Le défi de l’électrification de l’Afrique par le solaire

Publié le 09/08/2017 | La rédaction

Un Africain sur deux n’a pas accès à l’électricité. L’enjeu est de taille pour un continent dont la population croît de 5 % par an. Énergies renouvelables et mini-réseaux sont des pistes prometteuses, pour l’heure insuffisantes.

Près de 621 millions de personnes, soit un Africain sur deux, ne bénéficient pas d’électricité.
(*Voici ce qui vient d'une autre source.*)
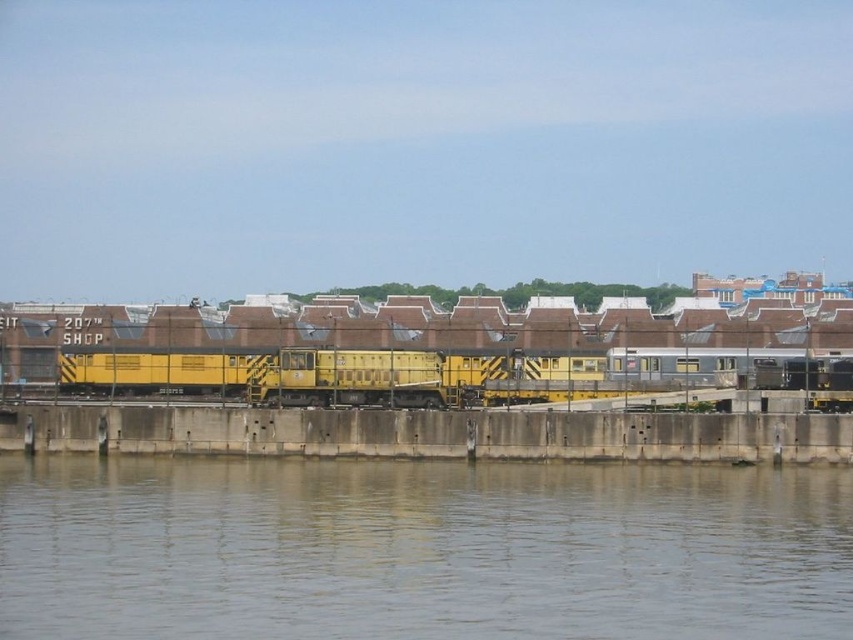 Question: Can you confirm if concrete at center is smaller than yellow matte train at center?

Choices:
 (A) no
 (B) yes

Answer: (B)

Question: Which object appears closest to the camera in this image?

Choices:
 (A) gray smooth water at lower center
 (B) yellow matte train at center

Answer: (A)

Question: Does gray smooth water at lower center have a greater width compared to concrete at center?

Choices:
 (A) no
 (B) yes

Answer: (A)

Question: Which object appears closest to the camera in this image?

Choices:
 (A) yellow matte train at center
 (B) concrete at center
 (C) gray smooth water at lower center

Answer: (C)

Question: Estimate the real-world distances between objects in this image. Which object is farther from the concrete at center?

Choices:
 (A) gray smooth water at lower center
 (B) yellow matte train at center

Answer: (A)

Question: From the image, what is the correct spatial relationship of concrete at center in relation to yellow matte train at center?

Choices:
 (A) below
 (B) above

Answer: (A) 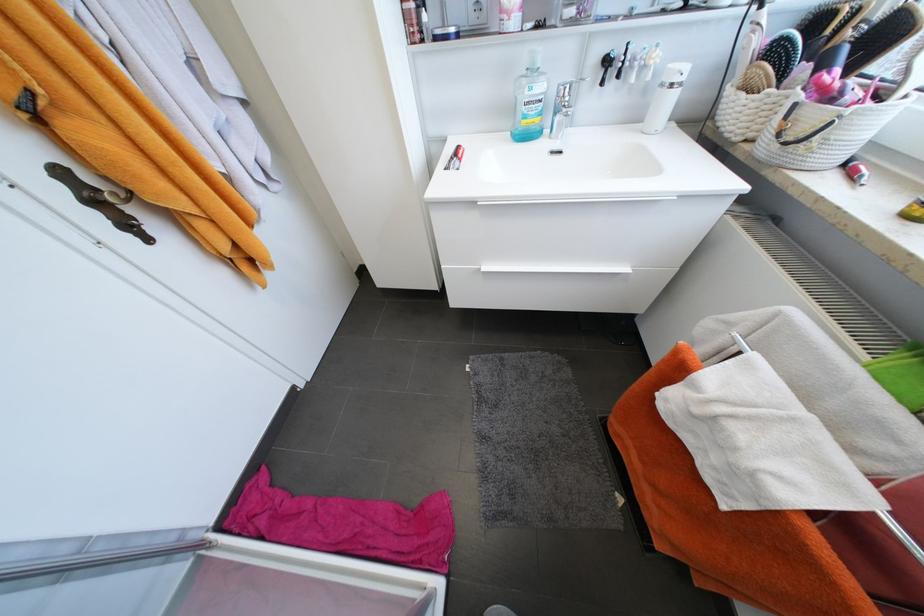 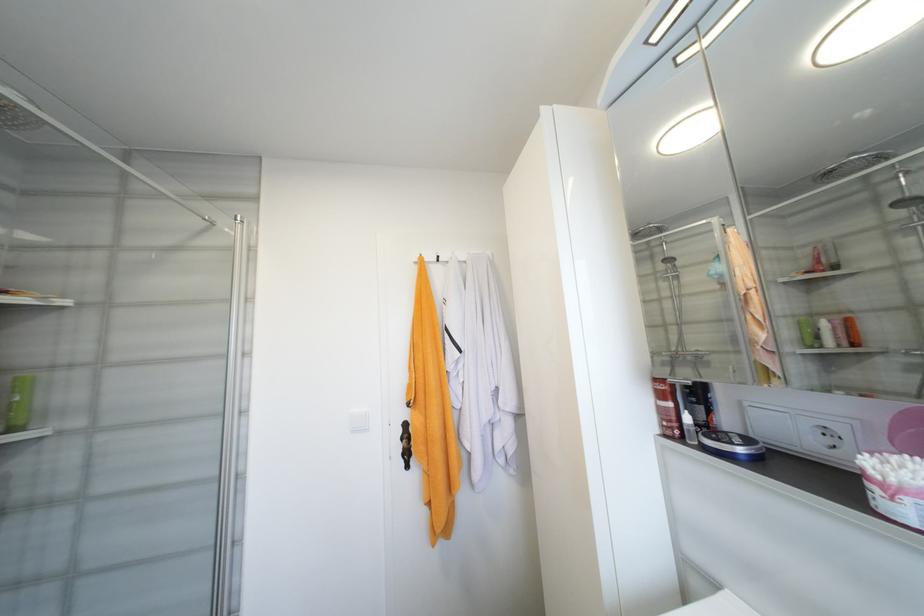 In the second image, find the point that corresponds to (x=103, y=220) in the first image.

(405, 448) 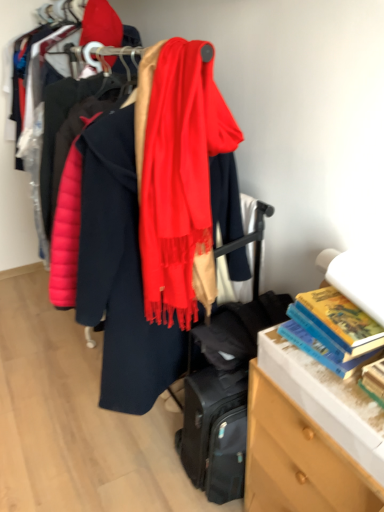 Question: Is hardcover book at right, acting as the second book starting from the back, outside of silky red scarf at center?

Choices:
 (A) no
 (B) yes

Answer: (B)

Question: Is silky red scarf at center completely or partially inside hardcover book at right, acting as the second book starting from the back?

Choices:
 (A) yes
 (B) no

Answer: (B)

Question: Is hardcover book at right, the first book when ordered from front to back, closer to the viewer compared to silky red scarf at center?

Choices:
 (A) yes
 (B) no

Answer: (A)

Question: Is hardcover book at right, the first book when ordered from front to back, at the right side of silky red scarf at center?

Choices:
 (A) yes
 (B) no

Answer: (A)

Question: Can you confirm if hardcover book at right, acting as the second book starting from the back, is wider than silky red scarf at center?

Choices:
 (A) no
 (B) yes

Answer: (A)

Question: Is hardcover book at right, acting as the second book starting from the back, further to camera compared to silky red scarf at center?

Choices:
 (A) yes
 (B) no

Answer: (B)

Question: Is silky red scarf at center positioned before hardcover book at right, acting as the second book starting from the back?

Choices:
 (A) no
 (B) yes

Answer: (A)

Question: Can you confirm if silky red scarf at center is shorter than hardcover book at right, the first book when ordered from front to back?

Choices:
 (A) no
 (B) yes

Answer: (A)

Question: From a real-world perspective, is silky red scarf at center under hardcover book at right, acting as the second book starting from the back?

Choices:
 (A) no
 (B) yes

Answer: (A)

Question: Is silky red scarf at center positioned far away from hardcover book at right, acting as the second book starting from the back?

Choices:
 (A) yes
 (B) no

Answer: (B)

Question: Considering the relative sizes of silky red scarf at center and hardcover book at right, the first book when ordered from front to back, in the image provided, is silky red scarf at center taller than hardcover book at right, the first book when ordered from front to back,?

Choices:
 (A) no
 (B) yes

Answer: (B)

Question: Is silky red scarf at center to the left of hardcover book at right, the first book when ordered from front to back, from the viewer's perspective?

Choices:
 (A) no
 (B) yes

Answer: (B)

Question: Could you tell me if silky red scarf at center is facing hardcover book at right, the 1th book positioned from the back?

Choices:
 (A) no
 (B) yes

Answer: (A) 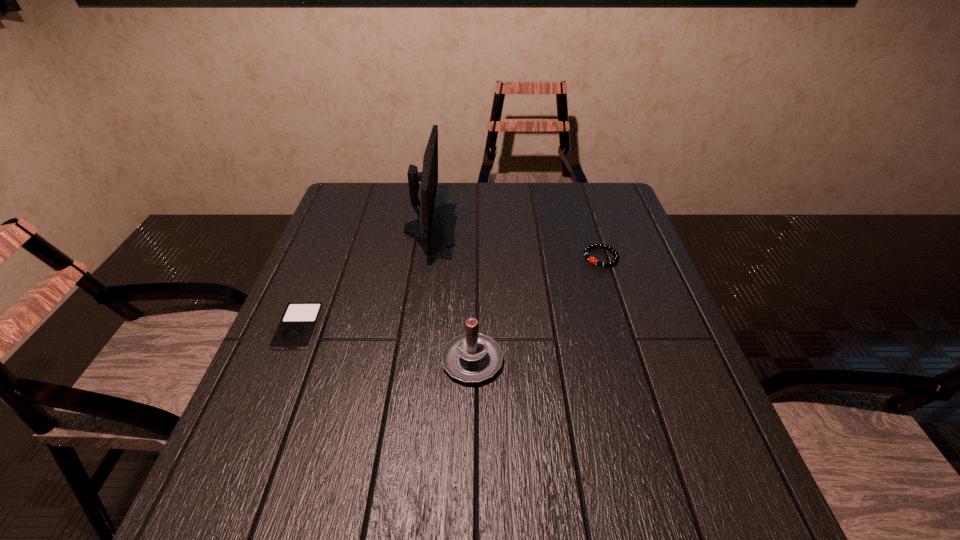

En 2015, l’Organisation des Nations unies (ONU) a adopté 17 objectifs de développement durable visant à garantir l’accès de tous à des services énergétiques fiables, durables et modernes à un coût abordable d’ici à 2030. L’Afrique est au cœur du projet onusien.

En 2015, lors de la conférence annuelle Energy Indaba, la Banque mondiale attestait des progrès de l’Afrique en matière d’électrification, mais ceux-là sont modestes : « L’électrification avance, mais doucement et de façon très contrastée sur le continent, voire à l’intérieur même des pays »,explique Thierry Barbaut, rédacteur en chef d’Énergies renouvelables en Afrique. Alors que le Nord est à 99 % électrifié, l’Afrique subsaharienne affiche un taux de 43 %. Selon l’Africa Progress Panel, groupe mobilisé en faveur d’un développement équitable et durable de l’électricité en Afrique, le rythme du développement électrique n’a pas suivi celui de la croissance démographique, qui est de 5 % par an.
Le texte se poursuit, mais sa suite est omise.